→ Prompt
Omitting all images, transcribe the entries word for word.

→ Dataset records
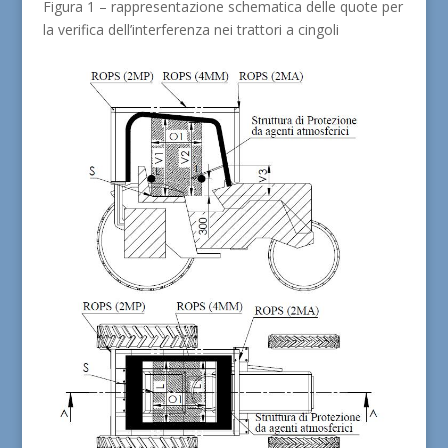
Figura 1 – rappresentazione schematica delle quote per
la verifica dell’interferenza nei trattori a cingoli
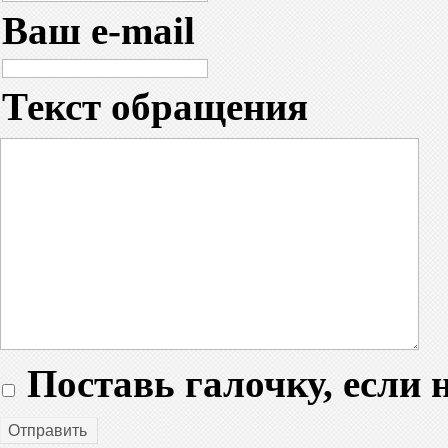
Ваш e-mail
Текст обращения
Поставь галочку, если н
Отправить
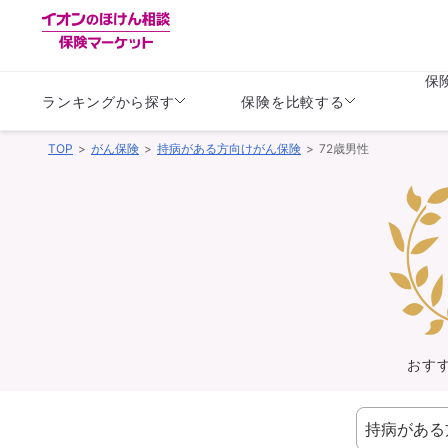
保
ランキングから探す
保険を比較する
TOP
がん保険
持病がある方向けがん保険
72歳男性
生命保険
生命保険
保険（医療保険）
保険（自動車保険）
生命保険
生命保険
医療保険
医療保険
健康
子供
学資保険
定期保険
定期保険
終身保険
持病がある方向け
個人年金保険
持病がある方向け
生命保険
持病がある方向け
医療保険
がん保険
おす
損害保険
損害保険
自動車保険
自動車保険
バイク保険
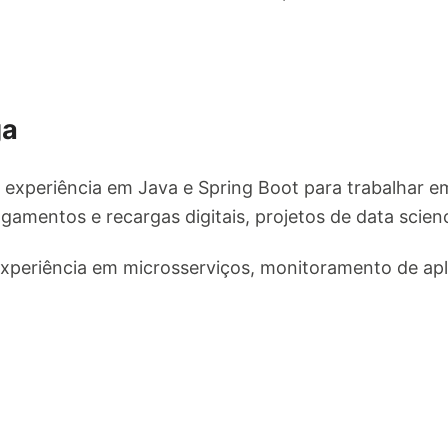
ga
experiência em Java e Spring Boot para trabalhar e
amentos e recargas digitais, projetos de data scien
xperiência em microsserviços, monitoramento de apli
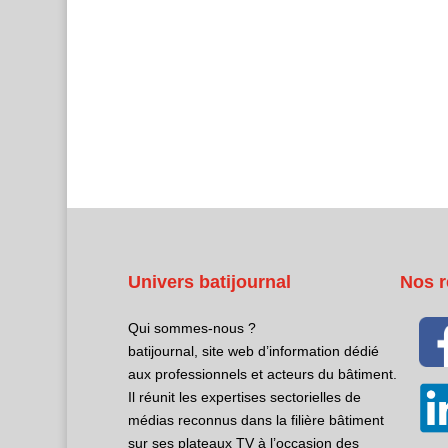
Univers batijournal
Nos r
Qui sommes-nous ?
batijournal, site web d’information dédié
aux professionnels et acteurs du bâtiment.
Il réunit les expertises sectorielles de
médias reconnus dans la filière bâtiment
sur ses plateaux TV à l’occasion des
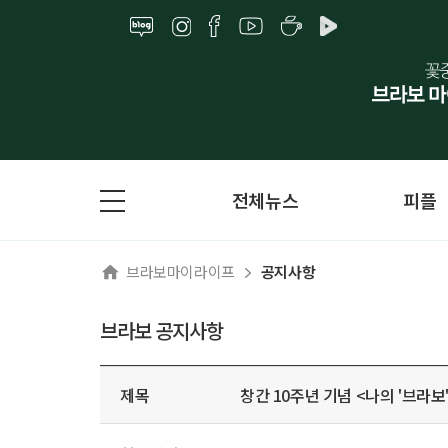
전체뉴스
피플
브라보마이라이프
공지사항
브라보 공지사항
제목
창간 10주년 기념 <나의 '브라보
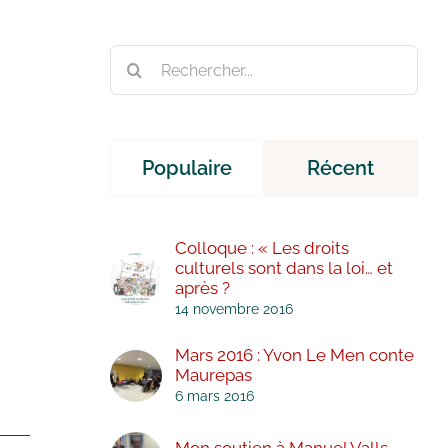
Rechercher:
Populaire
Récent
Colloque : « Les droits
culturels sont dans la loi… et
après ?
14 novembre 2016
Mars 2016 : Yvon Le Men conte
Maurepas
6 mars 2016
Mon soutien à Manuel Valls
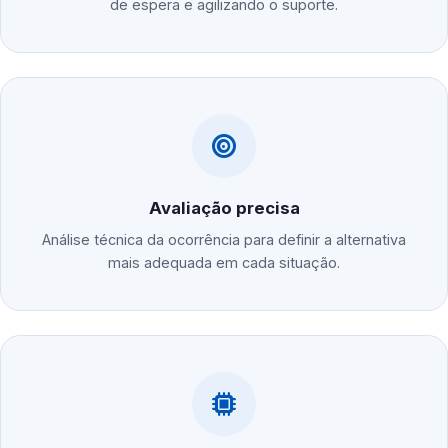
de espera e agilizando o suporte.
Avaliação precisa
Análise técnica da ocorrência para definir a alternativa
mais adequada em cada situação.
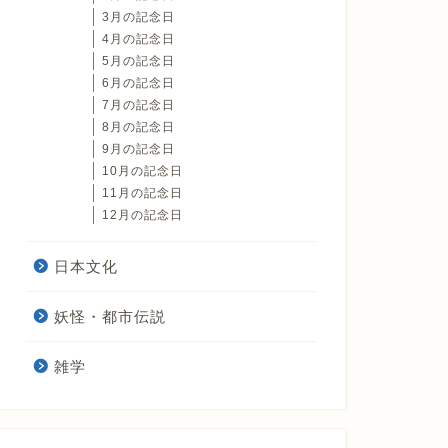
3月の記念日
4月の記念日
5月の記念日
6月の記念日
7月の記念日
8月の記念日
9月の記念日
10月の記念日
11月の記念日
12月の記念日
日本文化
妖怪・都市伝説
雑学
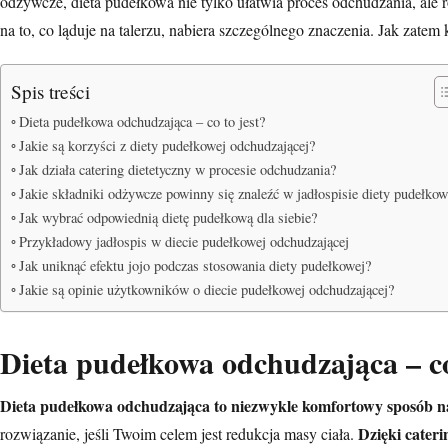
odżywcze, dieta pudełkowa nie tylko ułatwia
proces odchudzania
, ale
na to, co ląduje na talerzu, nabiera szczególnego znaczenia. Jak zatem
Spis treści
Dieta pudełkowa odchudzająca – co to jest?
Jakie są korzyści z diety pudełkowej odchudzającej?
Jak działa catering dietetyczny w procesie odchudzania?
Jakie składniki odżywcze powinny się znaleźć w jadłospisie diety pudełkow
Jak wybrać odpowiednią dietę pudełkową dla siebie?
Przykładowy jadłospis w diecie pudełkowej odchudzającej
Jak uniknąć efektu jojo podczas stosowania diety pudełkowej?
Jakie są opinie użytkowników o diecie pudełkowej odchudzającej?
Dieta pudełkowa odchudzająca – co
Dieta pudełkowa odchudzająca to niezwykle komfortowy sposób na
Dzięki cater
rozwiązanie, jeśli Twoim celem jest redukcja masy ciała.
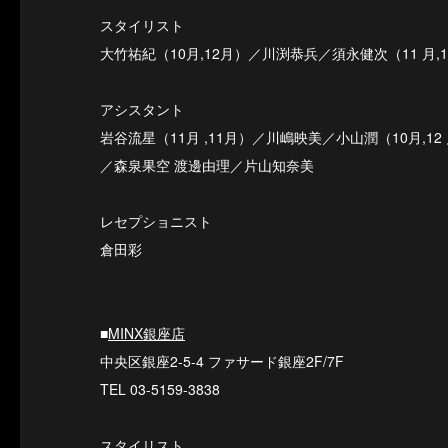
スタイリスト
大竹祐紀（10月,12月）／川渕恭兵／須永健次（11 月
アシスタント
岩谷流星（11月 ,11月）／川嶋映美／小山潤（10月,
／森泉果空 渡邊由理／片山知奈美
レセプショニスト
倉田彩
■
MINX銀座店
中央区銀座2-5-4 ファサード銀座2F/7F
TEL 03-5159-3838
スタイリスト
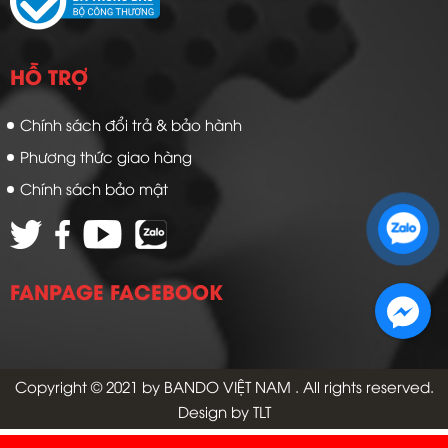
HỖ TRỢ
Chính sách đổi trả & bảo hành
Phương thức giao hàng
Chính sách bảo mật
Zalo 1: 0989 16 9900
Zalo 2: 0972 14 9900
FANPAGE FACEBOOK
Copyright © 2021 by
BANDO VIỆT NAM
. All rights reserved.
Design by TLT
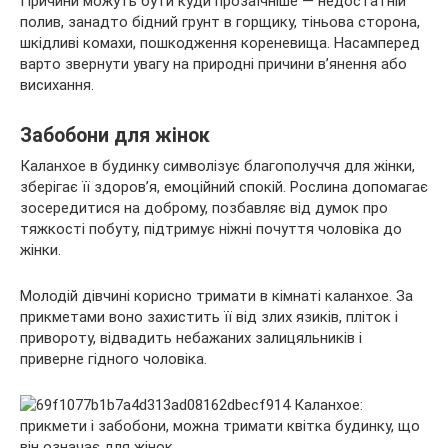
Причини можуть бути куди прозаїчніше — недостатній
полив, занадто бідний грунт в горщику, тіньова сторона,
шкідливі комахи, пошкодження кореневища. Насамперед
варто звернути увагу на природні причини в’янення або
висихання.
Забобони для жінок
Каланхое в будинку символізує благополуччя для жінки,
зберігає її здоров’я, емоційний спокій. Рослина допомагає
зосередитися на доброму, позбавляє від думок про
тяжкості побуту, підтримує ніжні почуття чоловіка до
жінки.
Молодій дівчині корисно тримати в кімнаті каланхое. За
прикметами воно захистить її від злих язиків, пліток і
привороту, відвадить небажаних залицяльників і
приверне гідного чоловіка.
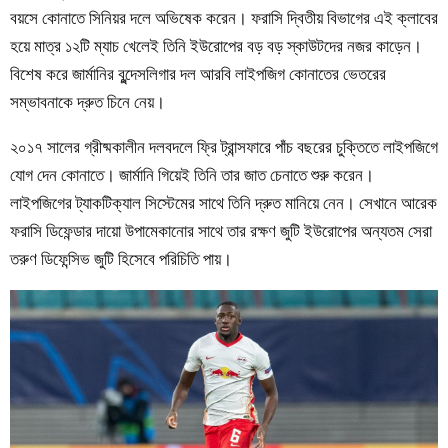
বয়সে কোনাতে সিনিয়র দলে অভিষেক করেন। ফরাসি দ্বিতীয় বিভাগের এই ক্লাবের
হয়ে মাত্র ১২টি ম্যাচ খেলেই তিনি ইউরোপের বড় বড় স্কাউটদের নজর কাড়েন।
বিশেষ করে জার্মানির বুন্দেসলিগার দল আরবি লাইপজিগ কোনাতের ভেতরের
সম্ভাবনাকে দ্রুত চিনে নেয়।
২০১৭ সালের গ্রীষ্মকালীন দলবদলে ফ্রি ট্রান্সফারে পাঁচ বছরের চুক্তিতে লাইপজিগে
যোগ দেন কোনাতে। জার্মানি গিয়েই তিনি তার জাত চেনাতে শুরু করেন।
লাইপজিগের ট্যাকটিক্যাল সিস্টেমের সাথে তিনি দ্রুত মানিয়ে নেন। সেখানে আরেক
ফরাসি ডিফেন্ডার দায়ো উপামেকানোর সাথে তার রক্ষণ জুটি ইউরোপের অন্যতম সেরা
তরুণ ডিফেন্সিভ জুটি হিসেবে পরিচিতি পায়।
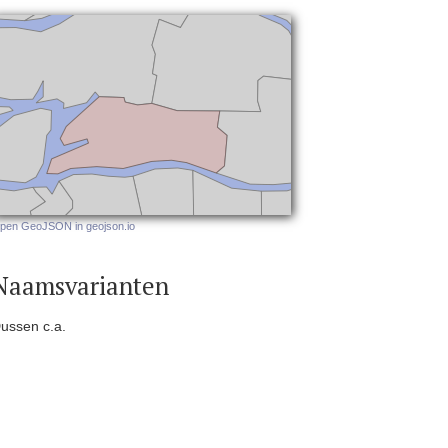
pen GeoJSON in geojson.io
Naamsvarianten
ussen c.a.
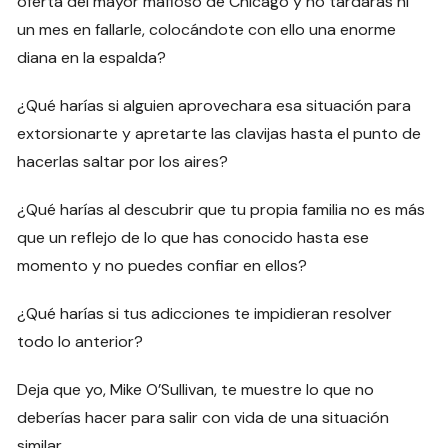
oferta del mayor mafioso de Chicago y no tardaras ni
un mes en fallarle, colocándote con ello una enorme
diana en la espalda?
¿Qué harías si alguien aprovechara esa situación para
extorsionarte y apretarte las clavijas hasta el punto de
hacerlas saltar por los aires?
¿Qué harías al descubrir que tu propia familia no es más
que un reflejo de lo que has conocido hasta ese
momento y no puedes confiar en ellos?
¿Qué harías si tus adicciones te impidieran resolver
todo lo anterior?
Deja que yo, Mike O’Sullivan, te muestre lo que no
deberías hacer para salir con vida de una situación
similar.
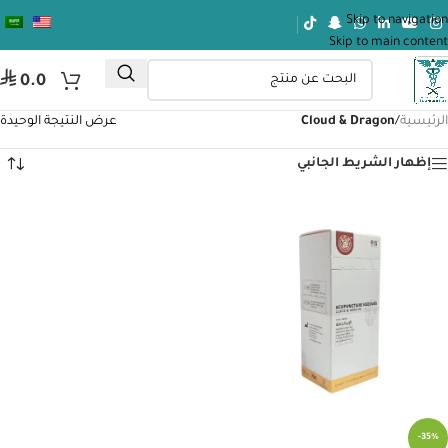
Skip to navigation
Skip to main content
⃁
0.0
الرئيسية
/
Cloud & Dragon
عرض النتيجة الوحيدة
إظهار الشريط الجانبي
-35%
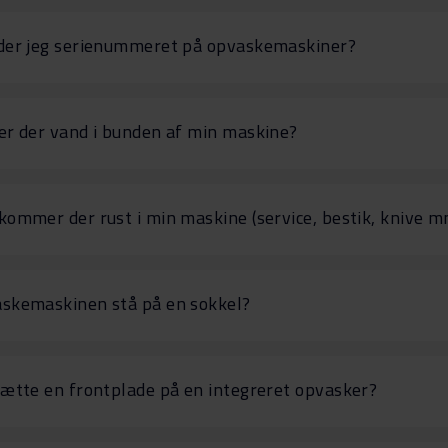
der jeg serienummeret på opvaskemaskiner?
er der vand i bunden af min maskine?
kommer der rust i min maskine (service, bestik, knive m
skemaskinen stå på en sokkel?
sætte en frontplade på en integreret opvasker?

→ Response
Figura 1 – rappresentazione schematica delle quote per
la verifica dell’interferenza nei trattori a cingoli
Ваш e-mail
Текст обращения
Поставь галочку, если н
Отправить
保
ランキングから探す
保険を比較する
TOP
がん保険
持病がある方向けがん保険
72歳男性
生命保険
生命保険
保険（医療保険）
保険（自動車保険）
生命保険
生命保険
医療保険
医療保険
健康
子供
学資保険
定期保険
定期保険
終身保険
持病がある方向け
個人年金保険
持病がある方向け
生命保険
持病がある方向け
医療保険
がん保険
おす
損害保険
損害保険
自動車保険
自動車保険
バイク保険
ga
experiência em Java e Spring Boot para trabalhar e
amentos e recargas digitais, projetos de data scien
xperiência em microsserviços, monitoramento de apli
Univers batijournal
Nos r
Qui sommes-nous ?
batijournal, site web d’information dédié
aux professionnels et acteurs du bâtiment.
Il réunit les expertises sectorielles de
médias reconnus dans la filière bâtiment
sur ses plateaux TV à l’occasion des
전체뉴스
피플
브라보마이라이프
공지사항
브라보 공지사항
제목
창간 10주년 기념 <나의 '브라보
Rechercher:
Populaire
Récent
Colloque : « Les droits
culturels sont dans la loi… et
après ?
14 novembre 2016
Mars 2016 : Yvon Le Men conte
Maurepas
6 mars 2016
Mon soutien à Manuel Valls
de espera e agilizando o suporte.
Avaliação precisa
Análise técnica da ocorrência para definir a alternativa
mais adequada em cada situação.
3月の記念日
4月の記念日
5月の記念日
6月の記念日
7月の記念日
8月の記念日
9月の記念日
10月の記念日
11月の記念日
12月の記念日
日本文化
妖怪・都市伝説
雑学
odżywcze, dieta pudełkowa nie tylko ułatwia
proces odchudzania
, ale
na to, co ląduje na talerzu, nabiera szczególnego znaczenia. Jak zatem
Spis treści
Dieta pudełkowa odchudzająca – co to jest?
Jakie są korzyści z diety pudełkowej odchudzającej?
Jak działa catering dietetyczny w procesie odchudzania?
Jakie składniki odżywcze powinny się znaleźć w jadłospisie diety pudełkow
Jak wybrać odpowiednią dietę pudełkową dla siebie?
Przykładowy jadłospis w diecie pudełkowej odchudzającej
Jak uniknąć efektu jojo podczas stosowania diety pudełkowej?
Jakie są opinie użytkowników o diecie pudełkowej odchudzającej?
Dieta pudełkowa odchudzająca – co
Dieta pudełkowa odchudzająca to niezwykle komfortowy sposób na
Dzięki cater
rozwiązanie, jeśli Twoim celem jest redukcja masy ciała.
スタイリスト
大竹祐紀（10月,12月）／川渕恭兵／須永健次（11 月
アシスタント
岩谷流星（11月 ,11月）／川嶋映美／小山潤（10月,
／森泉果空 渡邊由理／片山知奈美
レセプショニスト
倉田彩
■
MINX銀座店
中央区銀座2-5-4 ファサード銀座2F/7F
TEL 03-5159-3838
スタイリスト
HỖ TRỢ
Chính sách đổi trả & bảo hành
Phương thức giao hàng
Chính sách bảo mật
Zalo 1: 0989 16 9900
Zalo 2: 0972 14 9900
FANPAGE FACEBOOK
Copyright © 2021 by
BANDO VIỆT NAM
. All rights reserved.
Design by TLT
Причини можуть бути куди прозаїчніше — недостатній
полив, занадто бідний грунт в горщику, тіньова сторона,
шкідливі комахи, пошкодження кореневища. Насамперед
варто звернути увагу на природні причини в’янення або
висихання.
Забобони для жінок
Каланхое в будинку символізує благополуччя для жінки,
зберігає її здоров’я, емоційний спокій. Рослина допомагає
зосередитися на доброму, позбавляє від думок про
тяжкості побуту, підтримує ніжні почуття чоловіка до
жінки.
Молодій дівчині корисно тримати в кімнаті каланхое. За
прикметами воно захистить її від злих язиків, пліток і
привороту, відвадить небажаних залицяльників і
приверне гідного чоловіка.
বয়সে কোনাতে সিনিয়র দলে অভিষেক করেন। ফরাসি দ্বিতীয় বিভাগের এই ক্লাবের
হয়ে মাত্র ১২টি ম্যাচ খেলেই তিনি ইউরোপের বড় বড় স্কাউটদের নজর কাড়েন।
বিশেষ করে জার্মানির বুন্দেসলিগার দল আরবি লাইপজিগ কোনাতের ভেতরের
সম্ভাবনাকে দ্রুত চিনে নেয়।
২০১৭ সালের গ্রীষ্মকালীন দলবদলে ফ্রি ট্রান্সফারে পাঁচ বছরের চুক্তিতে লাইপজিগে
যোগ দেন কোনাতে। জার্মানি গিয়েই তিনি তার জাত চেনাতে শুরু করেন।
লাইপজিগের ট্যাকটিক্যাল সিস্টেমের সাথে তিনি দ্রুত মানিয়ে নেন। সেখানে আরেক
ফরাসি ডিফেন্ডার দায়ো উপামেকানোর সাথে তার রক্ষণ জুটি ইউরোপের অন্যতম সেরা
তরুণ ডিফেন্সিভ জুটি হিসেবে পরিচিতি পায়।
pen GeoJSON in geojson.io
Naamsvarianten
ussen c.a.
oferta del mayor mafioso de Chicago y no tardaras ni
un mes en fallarle, colocándote con ello una enorme
diana en la espalda?
¿Qué harías si alguien aprovechara esa situación para
extorsionarte y apretarte las clavijas hasta el punto de
hacerlas saltar por los aires?
¿Qué harías al descubrir que tu propia familia no es más
que un reflejo de lo que has conocido hasta ese
momento y no puedes confiar en ellos?
¿Qué harías si tus adicciones te impidieran resolver
todo lo anterior?
Deja que yo, Mike O’Sullivan, te muestre lo que no
deberías hacer para salir con vida de una situación
similar.
Skip to navigation
Skip to main content
⃁
0.0
الرئيسية
/
Cloud & Dragon
عرض النتيجة الوحيدة
إظهار الشريط الجانبي
-35%
der jeg serienummeret på opvaskemaskiner?
er der vand i bunden af min maskine?
kommer der rust i min maskine (service, bestik, knive m
skemaskinen stå på en sokkel?
sætte en frontplade på en integreret opvasker?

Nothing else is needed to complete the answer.